**Goal of the exercise**
Given the material below, output exactly the lines from the line with "地，狼毒基地，葫芦巴基地，牛蒡根基地，板蓝根基" to the line with "Bắp Là Người Tình Hoàn Hảo Cho Bạn?", both ends included, and no other lines.

**Dataset**
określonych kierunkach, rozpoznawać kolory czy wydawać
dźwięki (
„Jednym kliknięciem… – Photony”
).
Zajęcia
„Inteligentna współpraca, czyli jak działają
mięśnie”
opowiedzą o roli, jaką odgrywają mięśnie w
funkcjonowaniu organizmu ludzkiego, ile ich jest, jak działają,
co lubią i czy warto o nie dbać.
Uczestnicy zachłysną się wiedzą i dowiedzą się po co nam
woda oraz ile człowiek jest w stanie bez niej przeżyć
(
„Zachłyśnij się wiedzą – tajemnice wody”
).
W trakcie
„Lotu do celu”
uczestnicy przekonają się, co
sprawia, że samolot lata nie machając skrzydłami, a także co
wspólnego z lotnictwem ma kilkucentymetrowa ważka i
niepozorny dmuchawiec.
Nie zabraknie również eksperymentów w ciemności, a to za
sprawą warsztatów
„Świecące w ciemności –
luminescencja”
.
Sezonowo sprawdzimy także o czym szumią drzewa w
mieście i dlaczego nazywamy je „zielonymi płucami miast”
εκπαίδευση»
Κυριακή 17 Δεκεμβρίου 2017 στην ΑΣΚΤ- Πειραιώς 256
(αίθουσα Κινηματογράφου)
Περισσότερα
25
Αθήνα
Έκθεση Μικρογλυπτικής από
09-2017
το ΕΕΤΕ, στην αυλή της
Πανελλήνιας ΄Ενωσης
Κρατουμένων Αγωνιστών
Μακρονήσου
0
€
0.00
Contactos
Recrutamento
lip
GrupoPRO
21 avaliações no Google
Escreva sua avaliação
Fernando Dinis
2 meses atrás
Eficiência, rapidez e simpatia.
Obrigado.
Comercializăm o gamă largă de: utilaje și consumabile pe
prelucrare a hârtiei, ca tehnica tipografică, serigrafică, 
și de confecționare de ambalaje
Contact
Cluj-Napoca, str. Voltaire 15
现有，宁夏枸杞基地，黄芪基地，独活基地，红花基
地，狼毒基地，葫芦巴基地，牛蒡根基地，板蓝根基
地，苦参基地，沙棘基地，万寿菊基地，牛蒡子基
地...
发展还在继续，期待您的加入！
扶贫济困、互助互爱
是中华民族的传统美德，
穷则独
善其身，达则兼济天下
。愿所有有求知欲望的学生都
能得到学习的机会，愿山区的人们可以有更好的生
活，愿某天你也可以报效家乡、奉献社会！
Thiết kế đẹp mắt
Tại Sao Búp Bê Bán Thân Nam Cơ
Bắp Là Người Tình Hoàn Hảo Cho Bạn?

---

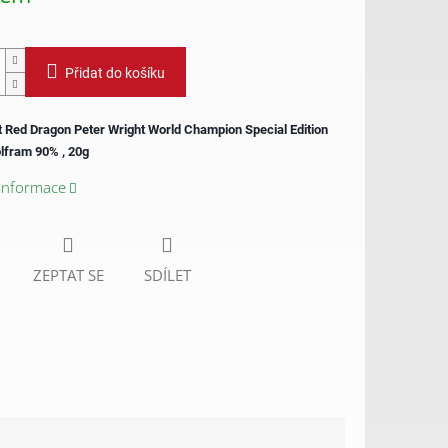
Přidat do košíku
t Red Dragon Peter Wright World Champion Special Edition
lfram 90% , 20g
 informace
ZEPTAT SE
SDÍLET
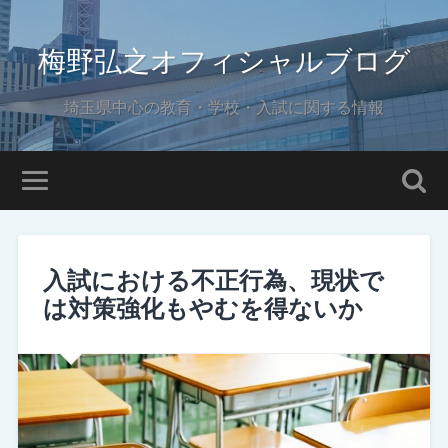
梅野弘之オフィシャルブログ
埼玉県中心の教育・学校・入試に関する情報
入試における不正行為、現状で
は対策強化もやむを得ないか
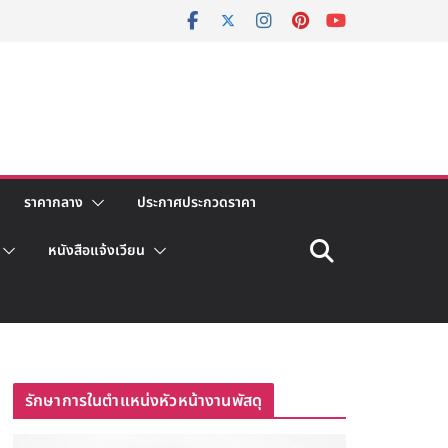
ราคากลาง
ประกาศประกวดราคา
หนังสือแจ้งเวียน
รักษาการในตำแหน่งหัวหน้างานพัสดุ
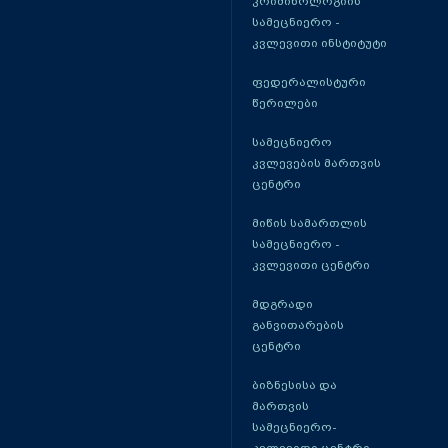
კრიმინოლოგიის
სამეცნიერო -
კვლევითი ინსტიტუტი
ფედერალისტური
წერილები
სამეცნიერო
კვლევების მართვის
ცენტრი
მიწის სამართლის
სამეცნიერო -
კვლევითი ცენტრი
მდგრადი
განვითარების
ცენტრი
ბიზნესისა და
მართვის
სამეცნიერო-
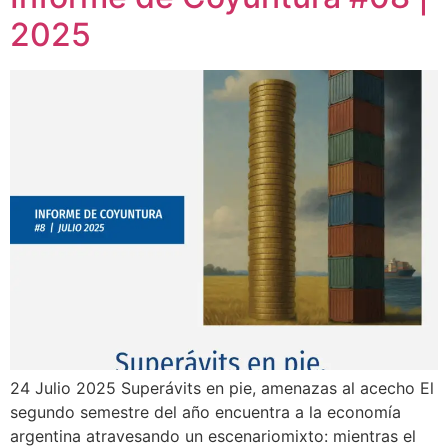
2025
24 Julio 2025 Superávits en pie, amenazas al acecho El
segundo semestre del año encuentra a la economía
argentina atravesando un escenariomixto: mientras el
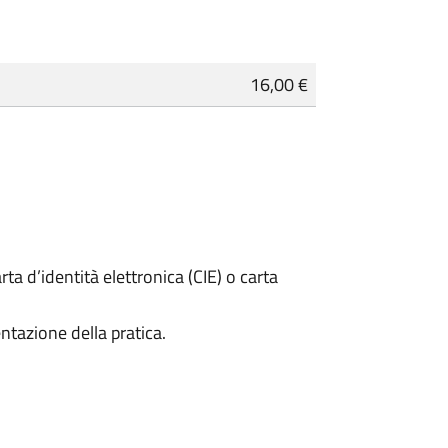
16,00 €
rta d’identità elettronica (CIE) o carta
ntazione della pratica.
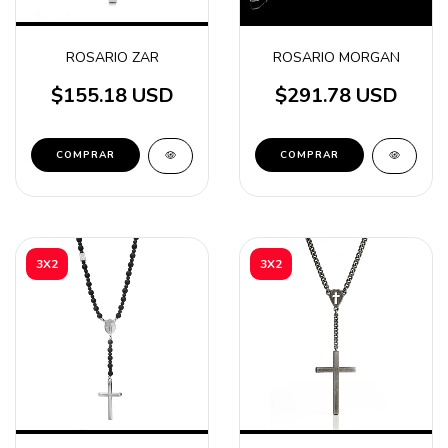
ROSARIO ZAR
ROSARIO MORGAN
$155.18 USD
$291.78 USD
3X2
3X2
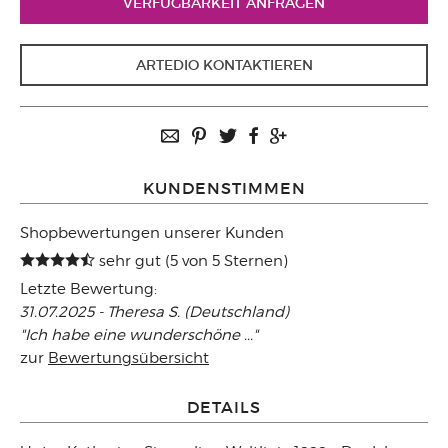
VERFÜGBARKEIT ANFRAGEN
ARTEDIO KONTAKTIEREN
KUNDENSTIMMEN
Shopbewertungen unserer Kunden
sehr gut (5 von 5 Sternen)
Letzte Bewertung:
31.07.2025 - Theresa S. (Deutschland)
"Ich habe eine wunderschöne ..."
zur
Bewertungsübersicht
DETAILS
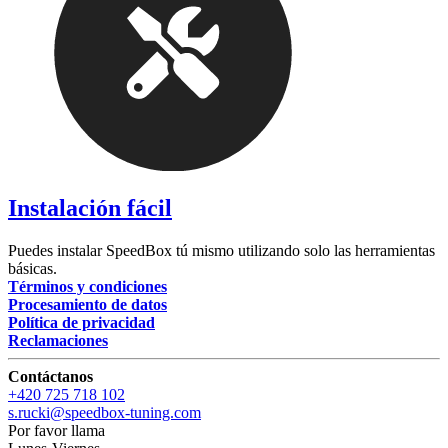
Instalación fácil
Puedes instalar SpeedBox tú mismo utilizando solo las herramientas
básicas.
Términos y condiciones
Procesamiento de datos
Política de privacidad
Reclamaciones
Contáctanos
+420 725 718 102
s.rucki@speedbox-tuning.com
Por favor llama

**Task output**
地，狼毒基地，葫芦巴基地，牛蒡根基地，板蓝根基
地，苦参基地，沙棘基地，万寿菊基地，牛蒡子基
地...
发展还在继续，期待您的加入！
扶贫济困、互助互爱
是中华民族的传统美德，
穷则独
善其身，达则兼济天下
。愿所有有求知欲望的学生都
能得到学习的机会，愿山区的人们可以有更好的生
活，愿某天你也可以报效家乡、奉献社会！
Thiết kế đẹp mắt
Tại Sao Búp Bê Bán Thân Nam Cơ
Bắp Là Người Tình Hoàn Hảo Cho Bạn?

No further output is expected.